ACTIVITY: Search the material for the word "Control" and report each line where it turns up.

DATA SUPPLIED:
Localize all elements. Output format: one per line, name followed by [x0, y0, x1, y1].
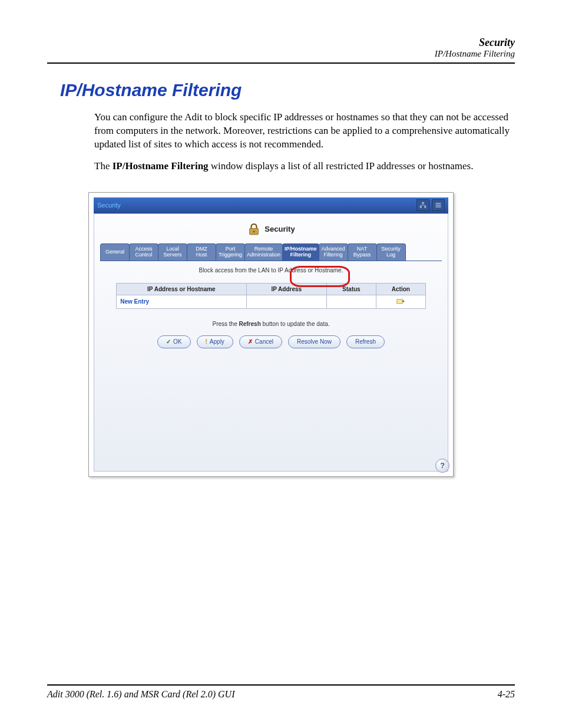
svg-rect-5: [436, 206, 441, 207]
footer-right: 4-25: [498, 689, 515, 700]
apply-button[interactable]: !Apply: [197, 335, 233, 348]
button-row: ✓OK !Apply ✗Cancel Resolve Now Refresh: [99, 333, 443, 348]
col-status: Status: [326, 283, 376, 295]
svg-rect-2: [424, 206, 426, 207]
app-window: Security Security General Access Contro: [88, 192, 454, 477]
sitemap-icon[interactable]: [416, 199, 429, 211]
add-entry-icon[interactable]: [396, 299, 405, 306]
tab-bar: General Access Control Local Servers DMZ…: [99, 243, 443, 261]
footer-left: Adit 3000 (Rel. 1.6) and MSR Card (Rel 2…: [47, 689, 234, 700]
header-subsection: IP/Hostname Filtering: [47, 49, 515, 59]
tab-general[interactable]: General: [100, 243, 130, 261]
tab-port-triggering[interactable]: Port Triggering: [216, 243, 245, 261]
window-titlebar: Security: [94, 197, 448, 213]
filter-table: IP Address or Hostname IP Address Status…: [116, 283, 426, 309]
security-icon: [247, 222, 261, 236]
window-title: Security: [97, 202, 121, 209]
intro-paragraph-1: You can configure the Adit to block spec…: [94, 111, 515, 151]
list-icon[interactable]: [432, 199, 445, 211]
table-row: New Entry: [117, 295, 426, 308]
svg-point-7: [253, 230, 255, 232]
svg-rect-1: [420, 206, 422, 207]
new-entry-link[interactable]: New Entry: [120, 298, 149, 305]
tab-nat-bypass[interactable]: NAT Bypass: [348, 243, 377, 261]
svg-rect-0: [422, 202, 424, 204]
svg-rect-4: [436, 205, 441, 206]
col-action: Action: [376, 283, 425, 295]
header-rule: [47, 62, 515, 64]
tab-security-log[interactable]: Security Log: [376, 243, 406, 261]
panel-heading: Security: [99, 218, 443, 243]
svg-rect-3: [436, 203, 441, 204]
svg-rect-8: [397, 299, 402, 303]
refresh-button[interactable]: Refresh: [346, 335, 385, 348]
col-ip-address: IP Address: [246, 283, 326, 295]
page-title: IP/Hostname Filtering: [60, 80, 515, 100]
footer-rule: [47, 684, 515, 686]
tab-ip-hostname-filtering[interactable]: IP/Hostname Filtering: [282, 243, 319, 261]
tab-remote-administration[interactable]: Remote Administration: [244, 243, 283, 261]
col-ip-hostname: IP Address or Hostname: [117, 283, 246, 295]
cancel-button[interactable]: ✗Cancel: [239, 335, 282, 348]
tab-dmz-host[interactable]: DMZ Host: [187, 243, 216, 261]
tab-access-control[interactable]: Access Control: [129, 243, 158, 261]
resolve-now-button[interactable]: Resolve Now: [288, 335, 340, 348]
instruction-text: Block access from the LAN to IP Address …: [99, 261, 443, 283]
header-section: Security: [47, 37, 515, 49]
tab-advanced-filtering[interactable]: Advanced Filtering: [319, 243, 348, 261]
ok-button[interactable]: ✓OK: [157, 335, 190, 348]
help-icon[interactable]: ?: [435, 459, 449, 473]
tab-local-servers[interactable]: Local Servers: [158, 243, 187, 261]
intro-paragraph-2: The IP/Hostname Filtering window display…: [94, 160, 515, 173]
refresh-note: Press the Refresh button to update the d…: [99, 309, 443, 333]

SOLUTION FOR THIS EXERCISE:
tab-bar: General Access Control Local Servers DMZ…: [99, 243, 443, 261]
tab-access-control[interactable]: Access Control: [129, 243, 158, 261]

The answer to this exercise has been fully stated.